<<<<

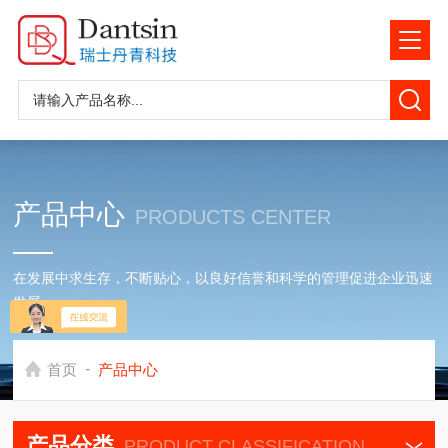
产品中心
PRODUCTS CENTER
在发展中求生存，不断贴心，以良好信誉和科学的管理促进企业迅速
发展
-
首页
产品中心
产品分类
PRODUCT CLASSIFICATION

>>>>

EXERCISE DETAILS:
Produce the entries again, word for word, without any of their pictures.

COMPLETED EXERCISE:
产品中心
PRODUCTS CENTER
在发展中求生存，不断贴心，以良好信誉和科学的管理促进企业迅速
发展
-
首页
产品中心
产品分类
PRODUCT CLASSIFICATION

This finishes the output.